DATA SUPPLIED:
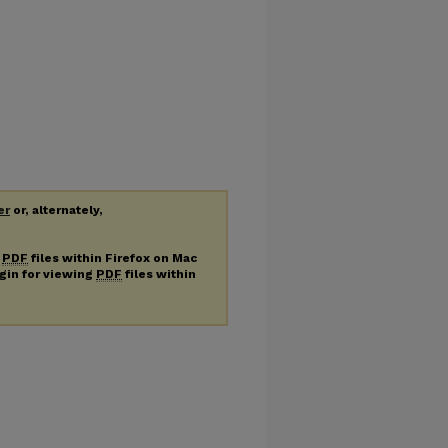
er
or, alternately,
g
PDF
files within Firefox on Mac
ugin for viewing
PDF
files within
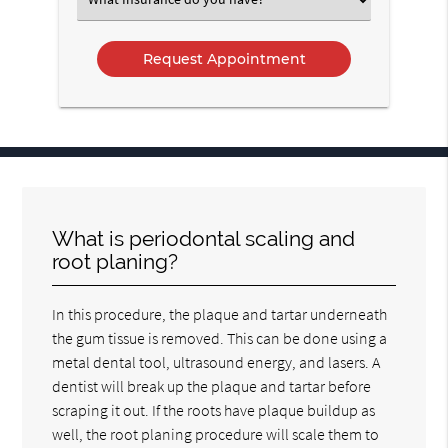
an
Option
What is periodontal scaling and
root planing?
In this procedure, the plaque and tartar underneath
the gum tissue is removed. This can be done using a
metal dental tool, ultrasound energy, and lasers. A
dentist will break up the plaque and tartar before
scraping it out. If the roots have plaque buildup as
well, the root planing procedure will scale them to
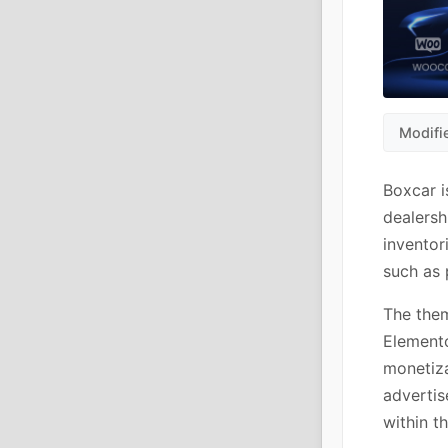
Modifi
Boxcar i
dealersh
inventor
such as 
The them
Elemento
monetiza
advertis
within t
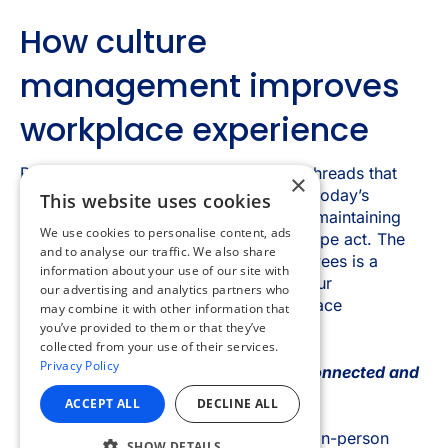
×
This website uses cookies
We use cookies to personalise content, ads
and to analyse our traffic. We also share
information about your use of our site with
our advertising and analytics partners who
may combine it with other information that
you’ve provided to them or that they’ve
collected from your use of their services.
Privacy Policy
ACCEPT ALL
DECLINE ALL
SHOW DETAILS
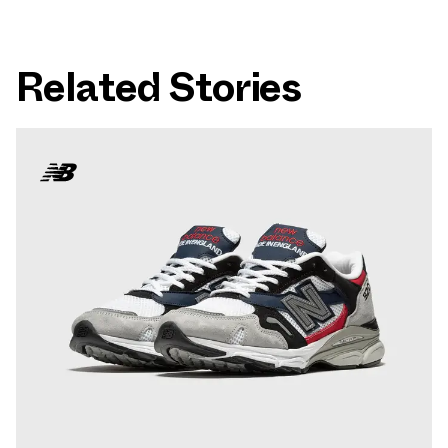
Related Stories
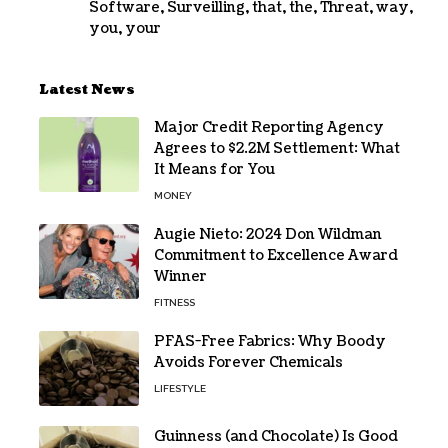
Software
,
Surveilling
,
that
,
the
,
Threat
,
way
,
you
,
your
Latest News
Major Credit Reporting Agency
Agrees to $2.2M Settlement: What
It Means for You
MONEY
Augie Nieto: 2024 Don Wildman
Commitment to Excellence Award
Winner
FITNESS
PFAS-Free Fabrics: Why Boody
Avoids Forever Chemicals
LIFESTYLE
Guinness (and Chocolate) Is Good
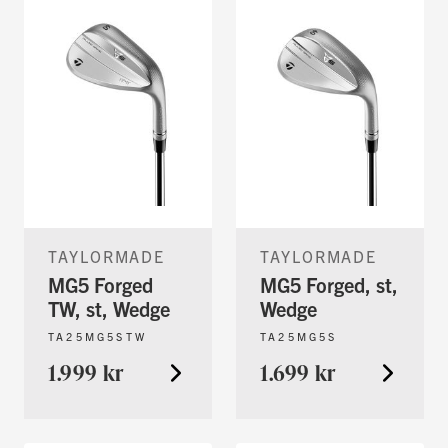
TAYLORMADE
TAYLORMADE
MG5 Forged
MG5 Forged, st,
TW, st, Wedge
Wedge
TA25MG5STW
TA25MG5S
1.999 kr
1.699 kr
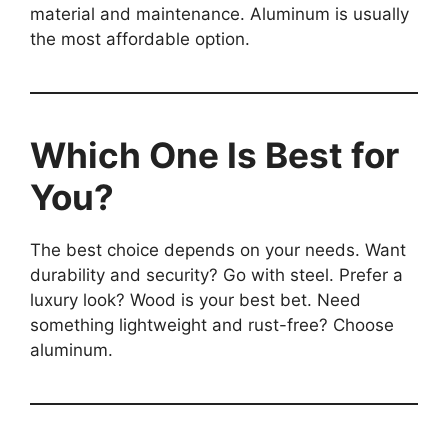
material and maintenance. Aluminum is usually
the most affordable option.
Which One Is Best for
You?
The best choice depends on your needs. Want
durability and security? Go with steel. Prefer a
luxury look? Wood is your best bet. Need
something lightweight and rust-free? Choose
aluminum.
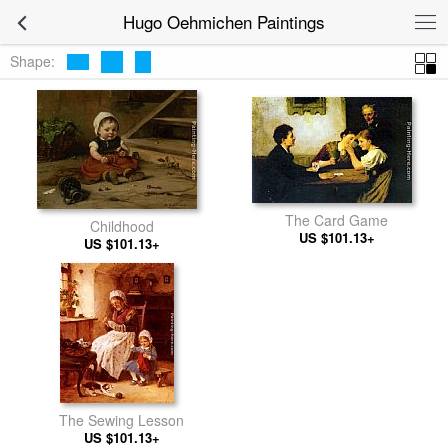
Hugo Oehmichen Paintings
Shape:
The Card Game
Childhood
US $101.13+
US $101.13+
The Sewing Lesson
US $101.13+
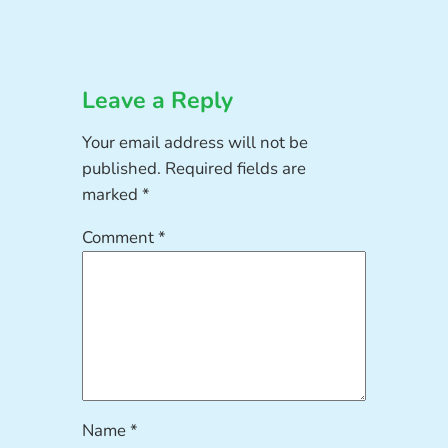
Leave a Reply
Your email address will not be
published.
Required fields are
marked
*
Comment
*
Name
*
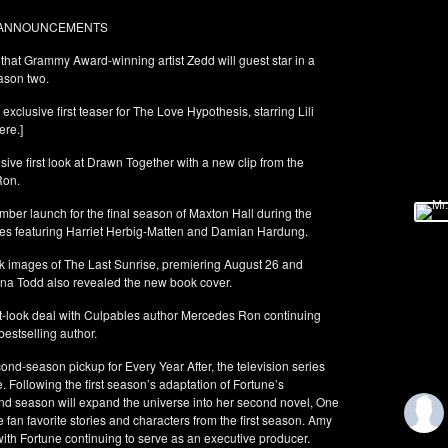
O ANNOUNCEMENTS
at Grammy Award-winning artist Zedd will guest star in a
ason two.
clusive first teaser for The Love Hypothesis, starring Lili
ere.]
ve first look at Drawn Together with a new clip from the
Ron.
er launch for the final season of Maxton Hall during the
es featuring Harriet Herbig-Matten and Damian Hardung.
ok images of The Last Sunrise, premiering August 26 and
na Todd also revealed the new book cover.
-look deal with Culpables author Mercedes Ron continuing
bestselling author.
nd-season pickup for Every Year After, the television series
 Following the first season’s adaptation of Fortune’s
nd season will expand the universe into her second novel, One
fan favorite stories and characters from the first season. Amy
with Fortune continuing to serve as an executive producer.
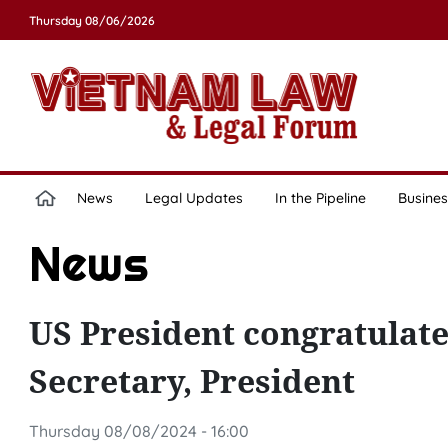
Thursday 08/06/2026
News
Legal Updates
In the Pipeline
Busines
News
US President congratulat
Secretary, President
Thursday 08/08/2024 - 16:00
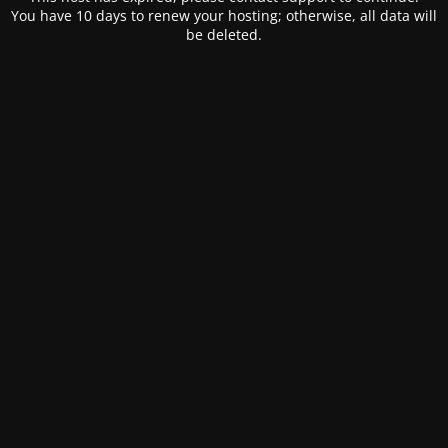
You have 10 days to renew your hosting; otherwise, all data will
be deleted.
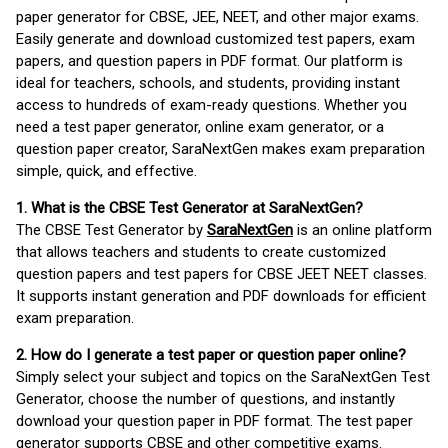
paper generator for CBSE, JEE, NEET, and other major exams.
Easily generate and download customized test papers, exam
papers, and question papers in PDF format. Our platform is
ideal for teachers, schools, and students, providing instant
access to hundreds of exam-ready questions. Whether you
need a test paper generator, online exam generator, or a
question paper creator, SaraNextGen makes exam preparation
simple, quick, and effective.
1. What is the CBSE Test Generator at SaraNextGen?
The CBSE Test Generator by
SaraNextGen
is an online platform
that allows teachers and students to create customized
question papers and test papers for CBSE JEET NEET classes.
It supports instant generation and PDF downloads for efficient
exam preparation.
2. How do I generate a test paper or question paper online?
Simply select your subject and topics on the SaraNextGen Test
Generator, choose the number of questions, and instantly
download your question paper in PDF format. The test paper
generator supports CBSE and other competitive exams.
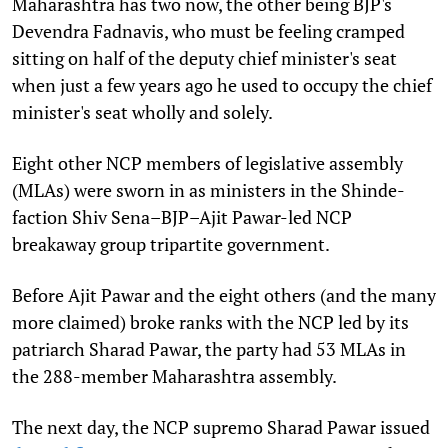
Maharashtra has two now, the other being BJP's
Devendra Fadnavis, who must be feeling cramped
sitting on half of the deputy chief minister's seat
when just a few years ago he used to occupy the chief
minister's seat wholly and solely.
Eight other NCP members of legislative assembly
(MLAs) were sworn in as ministers in the Shinde-
faction Shiv Sena–BJP–Ajit Pawar-led NCP
breakaway group tripartite government.
Before Ajit Pawar and the eight others (and the many
more claimed) broke ranks with the NCP led by its
patriarch Sharad Pawar, the party had 53 MLAs in
the 288-member Maharashtra assembly.
The next day, the NCP supremo Sharad Pawar issued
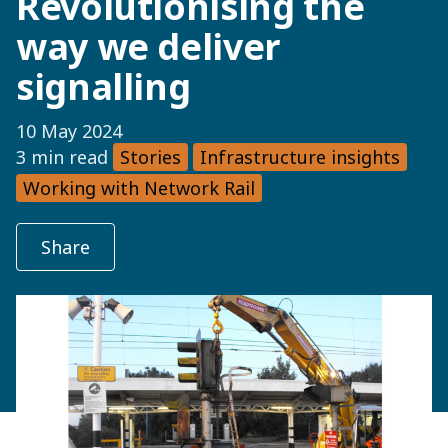
Revolutionising the
way we deliver
signalling
10 May 2024
3 min read
Stories
Infrastructure insights
Working with Network Rail
Share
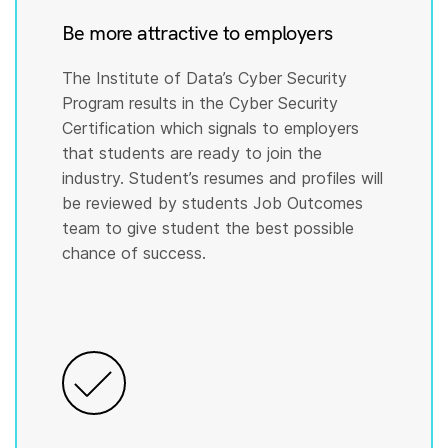
Be more attractive to employers
The Institute of Data’s Cyber Security
Program results in the Cyber Security
Certification which signals to employers
that students are ready to join the
industry. Student’s resumes and profiles will
be reviewed by students Job Outcomes
team to give student the best possible
chance of success.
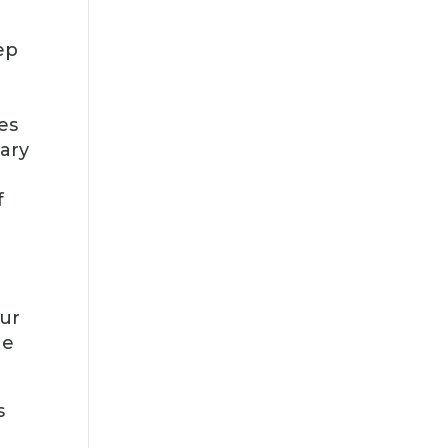
ep
es
tary
f
Our
he
s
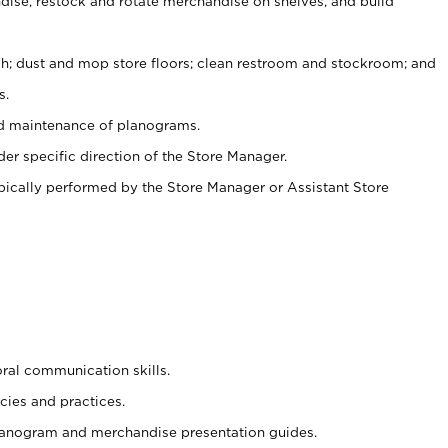
ise, restock and rotate merchandise on shelves, and build
ash; dust and mop store floors; clean restroom and stockroom; and
s.
nd maintenance of planograms.
er specific direction of the Store Manager.
ypically performed by the Store Manager or Assistant Store
oral communication skills.
cies and practices.
planogram and merchandise presentation guides.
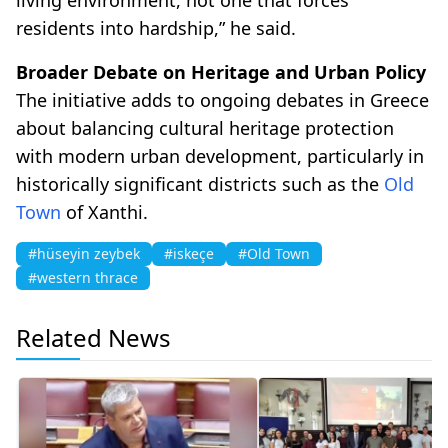
residents into hardship,” he said.
Broader Debate on Heritage and Urban Policy
The initiative adds to ongoing debates in Greece
about balancing cultural heritage protection
with modern urban development, particularly in
historically significant districts such as the
Old
Town
of Xanthi.
#hüseyin zeybek
#iskeçe
#Old Town
#western thrace
Related News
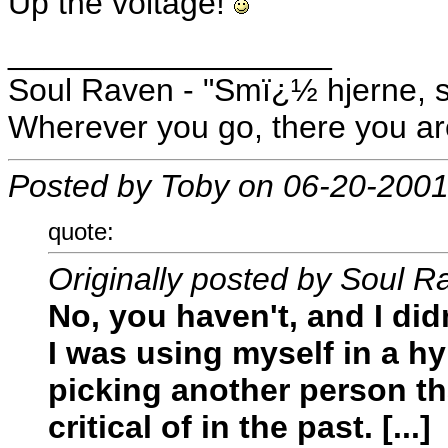
Up the voltage!
__________________
Soul Raven - "Smï¿½ hjerne, s
Wherever you go, there you ar
Posted by Toby on 06-20-2001
quote:
Originally posted by Soul R
No, you haven't, and I did
I was using myself in a hy
picking another person th
critical of in the past. [...]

BRIEF:
Word for word, repeat the material above and drop the pictures.

ANSWER SPACE:
er
or, alternately,
g
PDF
files within Firefox on Mac
ugin for viewing
PDF
files within
an
Option
What is periodontal scaling and
root planing?
In this procedure, the plaque and tartar underneath
the gum tissue is removed. This can be done using a
metal dental tool, ultrasound energy, and lasers. A
dentist will break up the plaque and tartar before
scraping it out. If the roots have plaque buildup as
well, the root planing procedure will scale them to
Modifi
Boxcar i
dealersh
inventor
such as 
The them
Elemento
monetiza
advertis
within t
×
This website uses cookies
We use cookies to personalise content, ads
and to analyse our traffic. We also share
information about your use of our site with
our advertising and analytics partners who
may combine it with other information that
you’ve provided to them or that they’ve
collected from your use of their services.
Privacy Policy
ACCEPT ALL
DECLINE ALL
SHOW DETAILS
Related Stories
Software
,
Surveilling
,
that
,
the
,
Threat
,
way
,
you
,
your
Latest News
Major Credit Reporting Agency
Agrees to $2.2M Settlement: What
It Means for You
MONEY
Augie Nieto: 2024 Don Wildman
Commitment to Excellence Award
Winner
FITNESS
PFAS-Free Fabrics: Why Boody
Avoids Forever Chemicals
LIFESTYLE
Guinness (and Chocolate) Is Good
TAYLORMADE
TAYLORMADE
MG5 Forged
MG5 Forged, st,
TW, st, Wedge
Wedge
TA25MG5STW
TA25MG5S
1.999 kr
1.699 kr
material and maintenance. Aluminum is usually
the most affordable option.
Which One Is Best for
You?
The best choice depends on your needs. Want
durability and security? Go with steel. Prefer a
luxury look? Wood is your best bet. Need
something lightweight and rust-free? Choose
aluminum.
Hugo Oehmichen Paintings
Shape:
The Card Game
Childhood
US $101.13+
US $101.13+
The Sewing Lesson
US $101.13+
Leave a Reply
Your email address will not be
published.
Required fields are
marked
*
Comment
*
Name
*
O ANNOUNCEMENTS
at Grammy Award-winning artist Zedd will guest star in a
ason two.
clusive first teaser for The Love Hypothesis, starring Lili
ere.]
ve first look at Drawn Together with a new clip from the
Ron.
er launch for the final season of Maxton Hall during the
es featuring Harriet Herbig-Matten and Damian Hardung.
ok images of The Last Sunrise, premiering August 26 and
na Todd also revealed the new book cover.
-look deal with Culpables author Mercedes Ron continuing
bestselling author.
nd-season pickup for Every Year After, the television series
 Following the first season’s adaptation of Fortune’s
nd season will expand the universe into her second novel, One
fan favorite stories and characters from the first season. Amy
with Fortune continuing to serve as an executive producer.
Thursday 08/06/2026
News
Legal Updates
In the Pipeline
Busines
News
US President congratulat
Secretary, President
Thursday 08/08/2024 - 16:00
You have 10 days to renew your hosting; otherwise, all data will
be deleted.
paper generator for CBSE, JEE, NEET, and other major exams.
Easily generate and download customized test papers, exam
papers, and question papers in PDF format. Our platform is
ideal for teachers, schools, and students, providing instant
access to hundreds of exam-ready questions. Whether you
need a test paper generator, online exam generator, or a
question paper creator, SaraNextGen makes exam preparation
simple, quick, and effective.
1. What is the CBSE Test Generator at SaraNextGen?
The CBSE Test Generator by
SaraNextGen
is an online platform
that allows teachers and students to create customized
question papers and test papers for CBSE JEET NEET classes.
It supports instant generation and PDF downloads for efficient
exam preparation.
2. How do I generate a test paper or question paper online?
Simply select your subject and topics on the SaraNextGen Test
Generator, choose the number of questions, and instantly
download your question paper in PDF format. The test paper
generator supports CBSE and other competitive exams.
Maharashtra has two now, the other being BJP's
Devendra Fadnavis, who must be feeling cramped
sitting on half of the deputy chief minister's seat
when just a few years ago he used to occupy the chief
minister's seat wholly and solely.
Eight other NCP members of legislative assembly
(MLAs) were sworn in as ministers in the Shinde-
faction Shiv Sena–BJP–Ajit Pawar-led NCP
breakaway group tripartite government.
Before Ajit Pawar and the eight others (and the many
more claimed) broke ranks with the NCP led by its
patriarch Sharad Pawar, the party had 53 MLAs in
the 288-member Maharashtra assembly.
The next day, the NCP supremo Sharad Pawar issued
Revolutionising the
way we deliver
signalling
10 May 2024
3 min read
Stories
Infrastructure insights
Working with Network Rail
Share
Be more attractive to employers
The Institute of Data’s Cyber Security
Program results in the Cyber Security
Certification which signals to employers
that students are ready to join the
industry. Student’s resumes and profiles will
be reviewed by students Job Outcomes
team to give student the best possible
chance of success.
ep
es
tary
f
Our
he
s
ise, restock and rotate merchandise on shelves, and build
ash; dust and mop store floors; clean restroom and stockroom; and
s.
nd maintenance of planograms.
er specific direction of the Store Manager.
ypically performed by the Store Manager or Assistant Store
oral communication skills.
cies and practices.
planogram and merchandise presentation guides.
residents into hardship,” he said.
Broader Debate on Heritage and Urban Policy
The initiative adds to ongoing debates in Greece
about balancing cultural heritage protection
with modern urban development, particularly in
historically significant districts such as the
Old
Town
of Xanthi.
#hüseyin zeybek
#iskeçe
#Old Town
#western thrace
Related News
Up the voltage!
__________________
Soul Raven - "Smï¿½ hjerne, s
Wherever you go, there you ar
Posted by Toby on 06-20-2001
quote:
Originally posted by Soul R
No, you haven't, and I did
I was using myself in a hy
picking another person th
critical of in the past. [...]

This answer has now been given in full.